■ **Document understanding data**
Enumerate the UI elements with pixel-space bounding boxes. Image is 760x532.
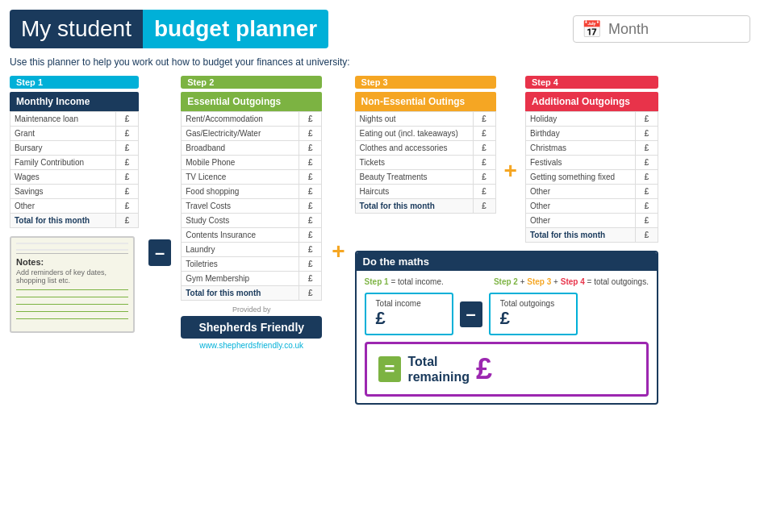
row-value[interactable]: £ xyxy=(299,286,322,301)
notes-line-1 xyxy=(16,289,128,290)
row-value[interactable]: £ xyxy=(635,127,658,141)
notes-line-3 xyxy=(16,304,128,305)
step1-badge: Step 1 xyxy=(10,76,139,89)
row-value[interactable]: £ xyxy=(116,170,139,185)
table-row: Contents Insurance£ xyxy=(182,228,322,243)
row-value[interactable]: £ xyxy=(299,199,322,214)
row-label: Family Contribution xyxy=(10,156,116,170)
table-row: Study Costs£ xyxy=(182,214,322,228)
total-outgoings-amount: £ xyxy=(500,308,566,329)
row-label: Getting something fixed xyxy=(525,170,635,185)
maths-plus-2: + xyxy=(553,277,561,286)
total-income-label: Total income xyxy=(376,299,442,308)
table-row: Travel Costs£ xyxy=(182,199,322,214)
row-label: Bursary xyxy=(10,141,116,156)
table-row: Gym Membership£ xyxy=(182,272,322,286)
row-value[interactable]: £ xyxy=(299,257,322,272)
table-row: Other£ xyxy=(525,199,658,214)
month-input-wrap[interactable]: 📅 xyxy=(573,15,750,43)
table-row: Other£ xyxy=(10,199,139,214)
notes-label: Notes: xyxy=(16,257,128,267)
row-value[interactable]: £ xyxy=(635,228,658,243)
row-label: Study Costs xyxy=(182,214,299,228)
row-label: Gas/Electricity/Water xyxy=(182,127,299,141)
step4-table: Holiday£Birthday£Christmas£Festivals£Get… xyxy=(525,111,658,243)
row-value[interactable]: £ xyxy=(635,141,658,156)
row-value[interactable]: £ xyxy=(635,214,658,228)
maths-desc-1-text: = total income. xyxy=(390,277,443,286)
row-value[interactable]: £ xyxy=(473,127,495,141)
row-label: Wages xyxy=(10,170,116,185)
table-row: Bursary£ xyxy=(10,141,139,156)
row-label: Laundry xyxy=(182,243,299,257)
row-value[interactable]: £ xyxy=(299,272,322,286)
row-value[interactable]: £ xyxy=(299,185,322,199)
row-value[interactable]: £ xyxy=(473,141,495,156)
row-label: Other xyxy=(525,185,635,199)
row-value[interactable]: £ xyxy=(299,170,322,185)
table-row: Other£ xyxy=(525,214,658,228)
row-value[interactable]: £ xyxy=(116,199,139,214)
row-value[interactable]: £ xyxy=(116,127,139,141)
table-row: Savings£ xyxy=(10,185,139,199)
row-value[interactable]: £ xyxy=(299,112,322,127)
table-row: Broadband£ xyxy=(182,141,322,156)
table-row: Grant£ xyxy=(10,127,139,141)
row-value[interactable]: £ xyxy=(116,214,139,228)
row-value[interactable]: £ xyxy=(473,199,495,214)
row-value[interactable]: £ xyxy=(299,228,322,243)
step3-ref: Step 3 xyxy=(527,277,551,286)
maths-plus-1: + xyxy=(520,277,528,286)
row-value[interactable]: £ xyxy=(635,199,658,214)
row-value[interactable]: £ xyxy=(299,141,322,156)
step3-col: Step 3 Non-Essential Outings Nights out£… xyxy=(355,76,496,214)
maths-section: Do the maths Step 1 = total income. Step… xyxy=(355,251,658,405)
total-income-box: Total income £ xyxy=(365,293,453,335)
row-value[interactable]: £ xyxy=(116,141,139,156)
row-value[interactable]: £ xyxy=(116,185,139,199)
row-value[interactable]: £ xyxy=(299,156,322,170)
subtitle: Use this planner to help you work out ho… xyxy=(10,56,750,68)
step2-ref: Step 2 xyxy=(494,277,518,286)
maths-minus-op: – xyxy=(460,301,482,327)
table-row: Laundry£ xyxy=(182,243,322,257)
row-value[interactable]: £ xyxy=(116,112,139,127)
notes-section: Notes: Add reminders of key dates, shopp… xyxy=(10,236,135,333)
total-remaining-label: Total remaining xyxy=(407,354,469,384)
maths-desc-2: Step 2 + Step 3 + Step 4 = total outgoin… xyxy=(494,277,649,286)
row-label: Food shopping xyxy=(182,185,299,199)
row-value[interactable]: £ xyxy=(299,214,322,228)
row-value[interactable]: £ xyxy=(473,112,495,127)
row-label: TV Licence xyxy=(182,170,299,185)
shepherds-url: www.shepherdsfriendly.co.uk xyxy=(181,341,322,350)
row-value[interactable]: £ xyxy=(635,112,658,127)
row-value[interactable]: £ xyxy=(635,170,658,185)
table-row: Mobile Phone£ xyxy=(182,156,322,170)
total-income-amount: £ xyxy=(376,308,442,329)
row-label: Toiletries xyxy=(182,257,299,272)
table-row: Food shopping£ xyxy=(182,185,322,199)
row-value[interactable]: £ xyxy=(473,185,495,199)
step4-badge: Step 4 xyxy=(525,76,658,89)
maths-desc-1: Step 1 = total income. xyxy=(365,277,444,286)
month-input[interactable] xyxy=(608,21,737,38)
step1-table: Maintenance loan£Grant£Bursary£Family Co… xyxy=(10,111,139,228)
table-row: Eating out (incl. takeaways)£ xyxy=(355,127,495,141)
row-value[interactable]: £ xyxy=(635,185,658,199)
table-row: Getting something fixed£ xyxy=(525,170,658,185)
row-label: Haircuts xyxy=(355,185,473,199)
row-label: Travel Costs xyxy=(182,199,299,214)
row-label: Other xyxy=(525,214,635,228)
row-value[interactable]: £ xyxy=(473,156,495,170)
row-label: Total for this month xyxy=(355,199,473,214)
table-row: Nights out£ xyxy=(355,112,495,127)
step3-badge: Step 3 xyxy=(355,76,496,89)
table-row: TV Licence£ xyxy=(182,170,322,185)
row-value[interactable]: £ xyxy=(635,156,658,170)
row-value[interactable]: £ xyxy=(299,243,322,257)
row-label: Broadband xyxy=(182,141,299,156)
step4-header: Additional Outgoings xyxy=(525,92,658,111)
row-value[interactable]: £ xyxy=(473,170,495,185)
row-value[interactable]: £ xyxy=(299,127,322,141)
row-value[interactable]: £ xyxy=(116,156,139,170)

■ **What to do**
Every line above that has the string "shopping" needs to be copied.

■ **Task solution**
row-label: Food shopping xyxy=(182,185,299,199)
table-row: Food shopping£ xyxy=(182,185,322,199)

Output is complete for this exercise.